# Task instructions
Every line from the one holding "Doprava a platba" through the last line of the records must be retyped exactly, and no other line or picture may appear in the copy.

# Data for the task

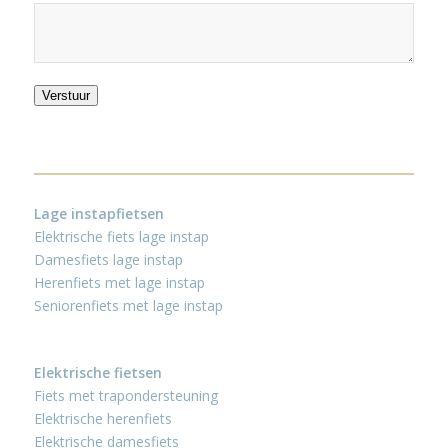
Verstuur
Lage instapfietsen
Elektrische fiets lage instap
Damesfiets lage instap
Herenfiets met lage instap
Seniorenfiets met lage instap
Elektrische fietsen
Fiets met trapondersteuning
Elektrische herenfiets
Elektrische damesfiets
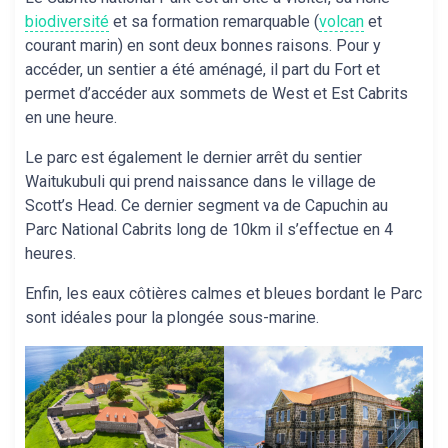
biodiversité
et sa formation remarquable (
volcan
et
courant marin) en sont deux bonnes raisons. Pour y
accéder, un sentier a été aménagé, il part du Fort et
permet d’accéder aux sommets de West et Est Cabrits
en une heure.
Le parc est également le dernier arrêt du sentier
Waitukubuli qui prend naissance dans le village de
Scott’s Head. Ce dernier segment va de Capuchin au
Parc National Cabrits long de 10km il s’effectue en 4
heures.
Enfin, les eaux côtières calmes et bleues bordant le Parc
sont idéales pour la plongée sous-marine.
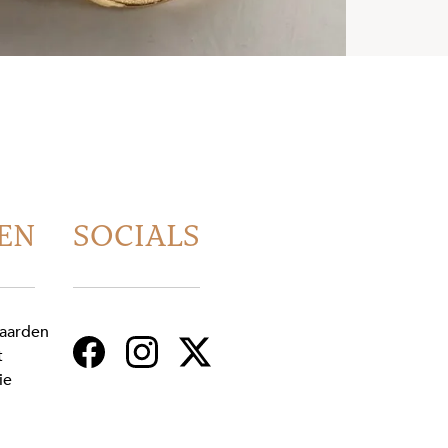
EN
SOCIALS
aarden
t
ie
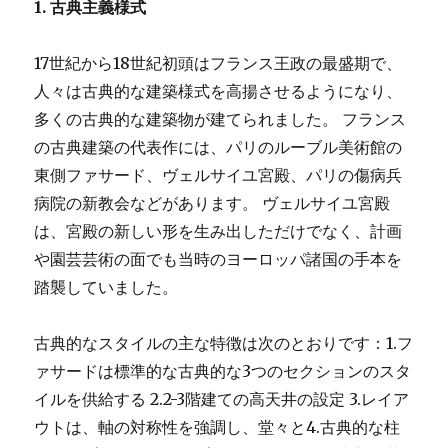
判
1. 古典主義様式
報
道
17世紀から18世紀初頭はフランス王政の最盛期で、
（前
篇）
人々は古典的な建築様式を高揚させるようになり、
に
多くの古典的な建築物が建てられました。 フランス
の古典建築の代表作には、パリのルーブル美術館の
東側ファサード、ヴェルサイユ宮殿、パリの傷病兵
病院の新教会などがあります。 ヴェルサイユ宮殿
は、宮殿の新しい形を生み出しただけでなく、計画
や園芸芸術の面でも当時のヨーロッパ諸国の手本を
踏襲していました。
古典的なスタイルの主な特徴は次のとおりです：1.フ
ァサードは標準的な古典的な3つのセクションのスタ
イルを供給する 2.2-3階建ての高天井の設定 3.レイア
ウトは、軸の対称性を強調し、堂々と4.古典的な柱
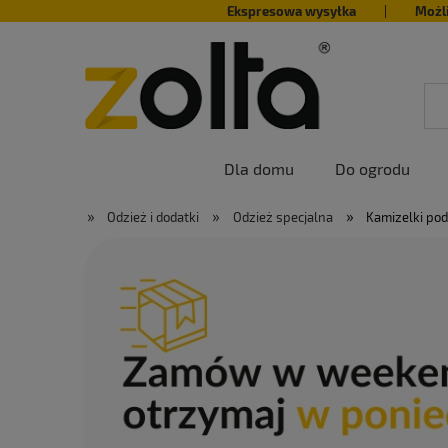
Ekspresowa wysyłka
|
Możl
Dla domu
Do ogrodu
»
»
»
Odzież i dodatki
Odzież specjalna
Kamizelki po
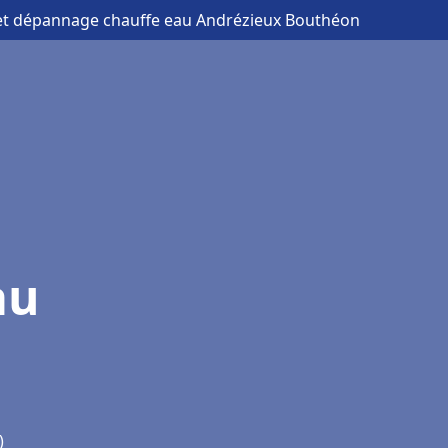
n et dépannage chauffe eau Andrézieux Bouthéon
au
)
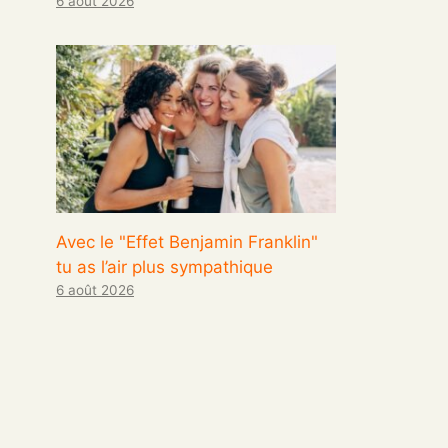
6 août 2026
Avec le "Effet Benjamin Franklin"
tu as l’air plus sympathique
6 août 2026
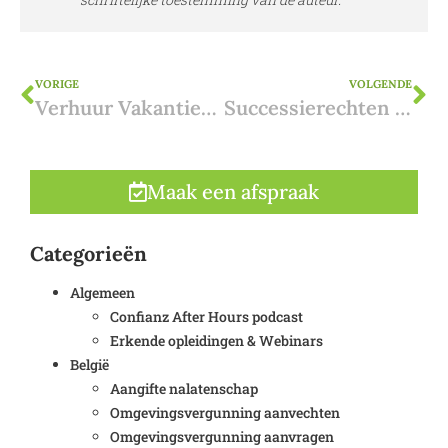
VORIGE
VOLGENDE
Verhuur Vakantiewoning Costa Blanca: Nieuwe Regels & Licentie (Update 2024-2025)
Successierechten in Spanje en België
Maak een afspraak
Categorieën
Algemeen
Confianz After Hours podcast
Erkende opleidingen & Webinars
België
Aangifte nalatenschap
Omgevingsvergunning aanvechten
Omgevingsvergunning aanvragen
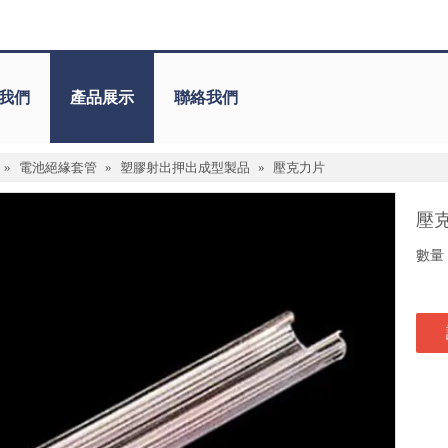
我們
產品展示
聯絡我們
»
電池絕緣套管
»
塑膠射出押出成型製品
»
壓克力片
壓
數量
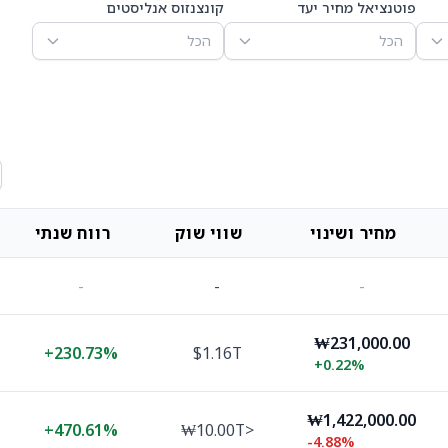
פוטנציאל מחיר יעד
קונצנזוס אנליסטים
הכל
הכל
מחיר ושינוי
שווי שוק
רווח שנתי
-
-
-
₩231,000.00
+
230.73%
$1.16T
+
0.22%
₩1,422,000.00
+
470.61%
₩10.00T>
-4.88%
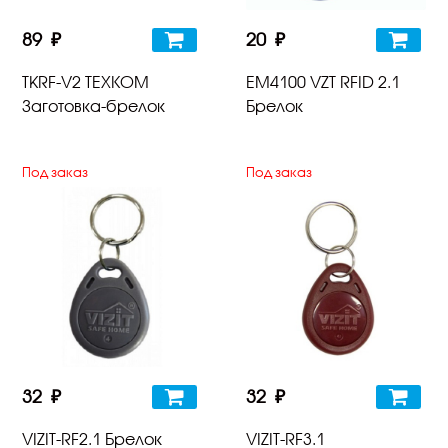
89 ₽
20 ₽
TKRF-V2 TEXКОМ
EM4100 VZT RFID 2.1
Заготовка-брелок
Брелок
Под заказ
Под заказ
32 ₽
32 ₽
VIZIT-RF2.1 Брелок
VIZIT-RF3.1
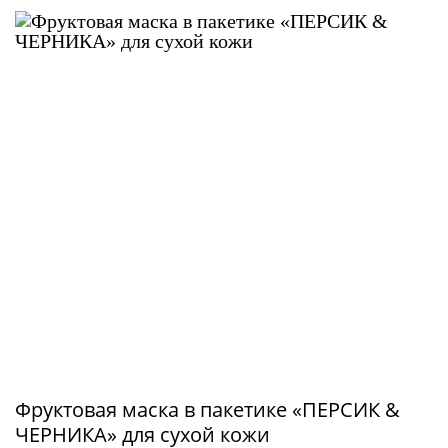
Фруктовая маска в пакетике «ПЕРСИК &
ЧЕРНИКА» для сухой кожи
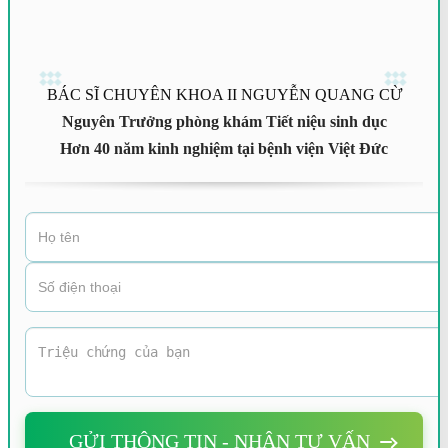
BÁC SĨ CHUYÊN KHOA II NGUYỄN QUANG CỪ
Nguyên Trưởng phòng khám Tiết niệu sinh dục
Hơn 40 năm kinh nghiệm tại bệnh viện Việt Đức
GỬI THÔNG TIN - NHẬN TƯ VẤN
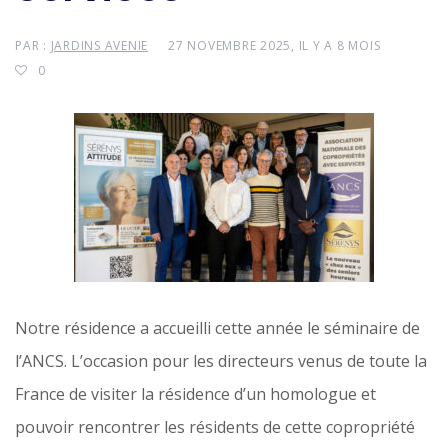
PAR :
JARDINS AVENIE
27 NOVEMBRE 2025, IL Y A 8 MOIS
0
Notre résidence a accueilli cette année le séminaire de
l’ANCS. L’occasion pour les directeurs venus de toute la
France de visiter la résidence d’un homologue et
pouvoir rencontrer les résidents de cette copropriété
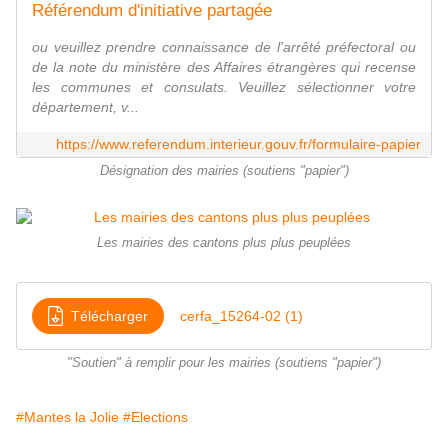
Référendum d'initiative partagée
ou veuillez prendre connaissance de l'arrêté préfectoral ou
de la note du ministère des Affaires étrangères qui recense
les communes et consulats. Veuillez sélectionner votre
département, v...
https://www.referendum.interieur.gouv.fr/formulaire-papier
Désignation des mairies (soutiens "papier")
Les mairies des cantons plus plus peuplées
Télécharger
cerfa_15264-02 (1)
"Soutien" à remplir pour les mairies (soutiens "papier")
#Mantes la Jolie
#Elections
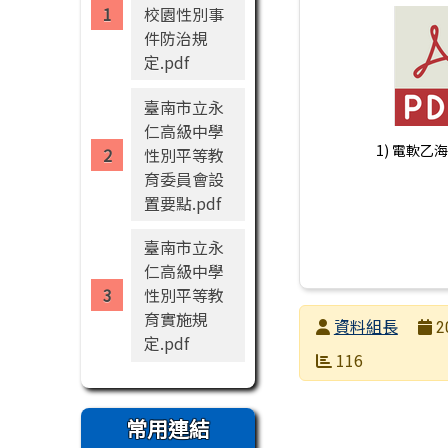
校園性別事
件防治規
定.pdf
臺南市立永
仁高級中學
1) 電軟乙海
性別平等教
育委員會設
置要點.pdf
臺南市立永
仁高級中學
性別平等教
育實施規
發布者
資料組長
2
定.pdf
發布日期
瀏覽次數
116
常用連結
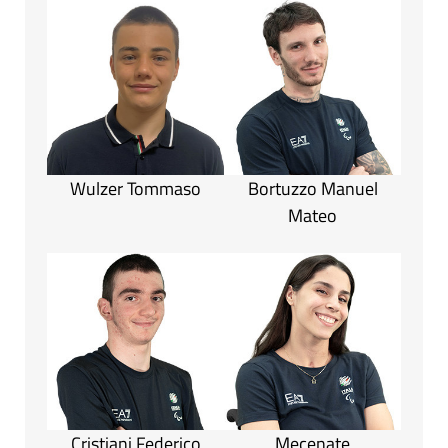
Wulzer Tommaso
Bortuzzo Manuel
Mateo
Cristiani Federico
Mecenate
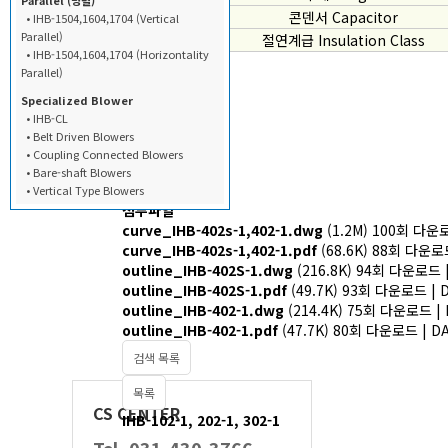
Parallel (병렬)
콘덴서 Capacitor
• IHB-1504,1604,1704 (Vertical
Parallel)
절연계급 Insulation Class
• IHB-1504,1604,1704 (Horizontality
Parallel)
Specialized Blower
• IHB-CL
• Belt Driven Blowers
• Coupling Connected Blowers
• Bare-shaft Blowers
• Vertical Type Blowers
첨부파일
curve_IHB-402s-1,402-1.dwg
(1.2M)
100회 다운로드
curve_IHB-402s-1,402-1.pdf
(68.6K)
88회 다운로드 |
outline_IHB-402S-1.dwg
(216.8K)
94회 다운로드 | D
outline_IHB-402S-1.pdf
(49.7K)
93회 다운로드 | DA
outline_IHB-402-1.dwg
(214.4K)
75회 다운로드 | DA
outline_IHB-402-1.pdf
(47.7K)
80회 다운로드 | DATE
검색 목록
목록
CS CENTER
IHB-102-1, 202-1, 302-1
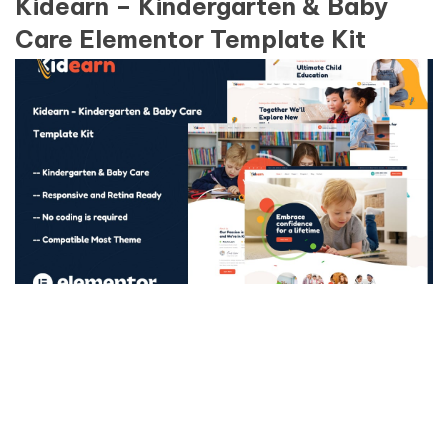
Kidearn – Kindergarten & Baby
Care Elementor Template Kit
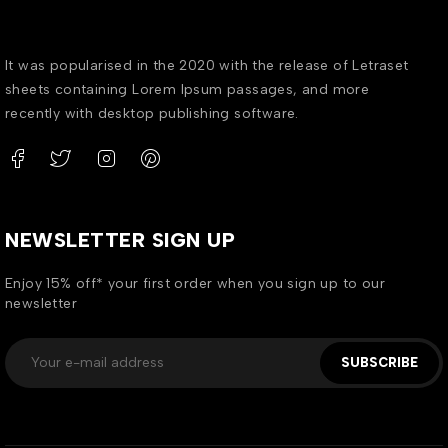
It was popularised in the 2020 with the release of Letraset
sheets containing Lorem Ipsum passages, and more
recently with desktop publishing software.
NEWSLETTER SIGN UP
Enjoy 15% off* your first order when you sign up to our
newsletter
SUBSCRIBE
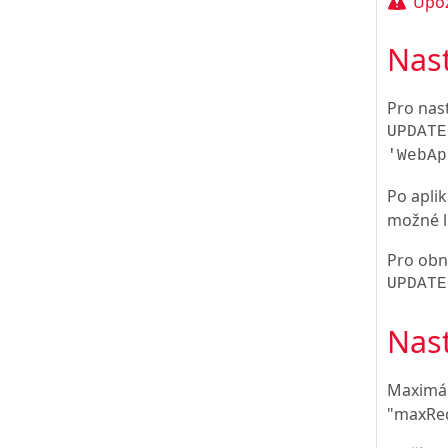
Upoz
Nast
Pro nast
UPDATE
'WebAp
Po aplik
možné l
Pro obn
UPDATE
Nast
Maximál
"maxReq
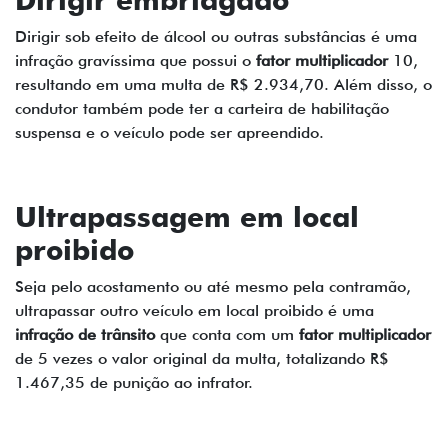
Dirigir sob efeito de álcool ou outras substâncias é uma
infração gravíssima que possui o
fator multiplicador
10,
resultando em uma multa de R$ 2.934,70. Além disso, o
condutor também pode ter a carteira de habilitação
suspensa e o veículo pode ser apreendido.
Ultrapassagem em local
proibido
Seja pelo acostamento ou até mesmo pela contramão,
ultrapassar outro veículo em local proibido é uma
infração de trânsito
que conta com um
fator multiplicador
de 5 vezes o valor original da multa, totalizando R$
1.467,35 de punição ao infrator.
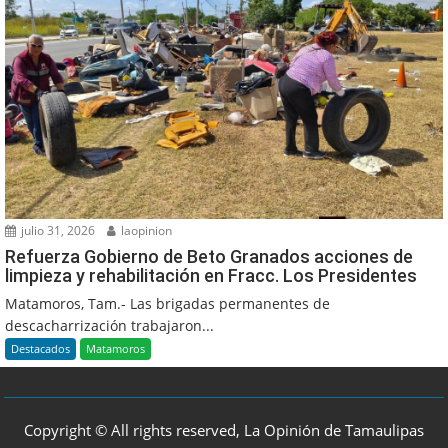
julio 31, 2026
laopinion
Refuerza Gobierno de Beto Granados acciones de
limpieza y rehabilitación en Fracc. Los Presidentes
Matamoros, Tam.- Las brigadas permanentes de
descacharrización trabajaron...
Destacados
Matamoros
Copyright © All rights reserved, La Opinión de Tamaulipas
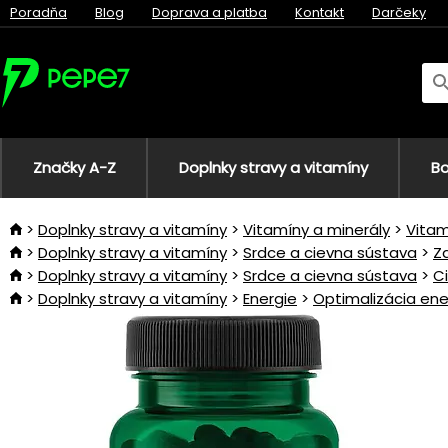
Poradňa
Blog
Doprava a platba
Kontakt
Darčeky
Značky A-Z
Doplnky stravy a vitamíny
Bo
Doplnky stravy a vitamíny
Vitamíny a minerály
Vitam
Doplnky stravy a vitamíny
Srdce a cievna sústava
Z
Doplnky stravy a vitamíny
Srdce a cievna sústava
C
Doplnky stravy a vitamíny
Energie
Optimalizácia ene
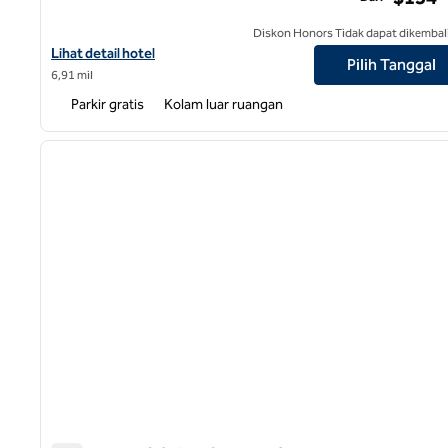
Diskon Honors Tidak dapat dikembal
Lihat perincian hotel untuk DoubleTree Suites by Hilton Hotel Ch
Lihat detail hotel
Pilih Tanggal
6,91 mil
Parkir gratis
Kolam luar ruangan
1
gambar sebelumnya
1 dari 11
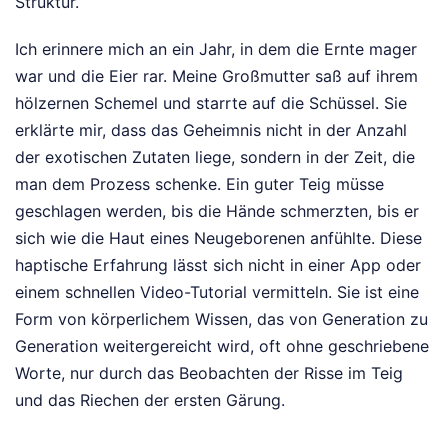
Struktur.
Ich erinnere mich an ein Jahr, in dem die Ernte mager
war und die Eier rar. Meine Großmutter saß auf ihrem
hölzernen Schemel und starrte auf die Schüssel. Sie
erklärte mir, dass das Geheimnis nicht in der Anzahl
der exotischen Zutaten liege, sondern in der Zeit, die
man dem Prozess schenke. Ein guter Teig müsse
geschlagen werden, bis die Hände schmerzten, bis er
sich wie die Haut eines Neugeborenen anfühlte. Diese
haptische Erfahrung lässt sich nicht in einer App oder
einem schnellen Video-Tutorial vermitteln. Sie ist eine
Form von körperlichem Wissen, das von Generation zu
Generation weitergereicht wird, oft ohne geschriebene
Worte, nur durch das Beobachten der Risse im Teig
und das Riechen der ersten Gärung.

# Result of the exercise
Doprava a platba
Kontakt
Darčeky
Značky A-Z
Doplnky stravy a vitamíny
Bo
Doplnky stravy a vitamíny
Vitamíny a minerály
Vitam
Doplnky stravy a vitamíny
Srdce a cievna sústava
Z
Doplnky stravy a vitamíny
Srdce a cievna sústava
C
Doplnky stravy a vitamíny
Energie
Optimalizácia ene
Diskon Honors Tidak dapat dikembal
Lihat perincian hotel untuk DoubleTree Suites by Hilton Hotel Ch
Lihat detail hotel
Pilih Tanggal
6,91 mil
Parkir gratis
Kolam luar ruangan
1
gambar sebelumnya
1 dari 11
Struktur.
Ich erinnere mich an ein Jahr, in dem die Ernte mager
war und die Eier rar. Meine Großmutter saß auf ihrem
hölzernen Schemel und starrte auf die Schüssel. Sie
erklärte mir, dass das Geheimnis nicht in der Anzahl
der exotischen Zutaten liege, sondern in der Zeit, die
man dem Prozess schenke. Ein guter Teig müsse
geschlagen werden, bis die Hände schmerzten, bis er
sich wie die Haut eines Neugeborenen anfühlte. Diese
haptische Erfahrung lässt sich nicht in einer App oder
einem schnellen Video-Tutorial vermitteln. Sie ist eine
Form von körperlichem Wissen, das von Generation zu
Generation weitergereicht wird, oft ohne geschriebene
Worte, nur durch das Beobachten der Risse im Teig
und das Riechen der ersten Gärung.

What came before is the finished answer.